=== Task details ===
Return the data below unaltered, but strip out the pictures.
════
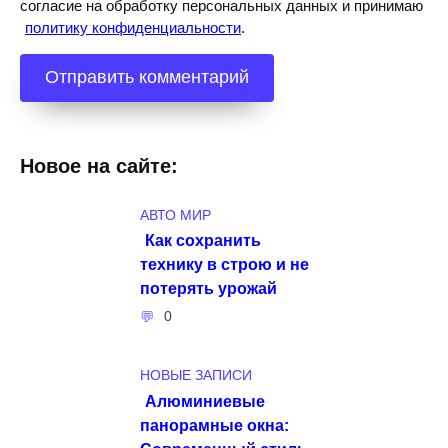
согласие на обработку персональных данных и принимаю
политику конфиденциальности
.
Новое на сайте:
АВТО МИР
Как сохранить
технику в строю и не
потерять урожай
0
НОВЫЕ ЗАПИСИ
Алюминиевые
панорамные окна:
════
=== Exercise answer ===
согласие на обработку персональных данных и принимаю
политику конфиденциальности
.
Новое на сайте:
АВТО МИР
Как сохранить
технику в строю и не
потерять урожай
0
НОВЫЕ ЗАПИСИ
Алюминиевые
панорамные окна:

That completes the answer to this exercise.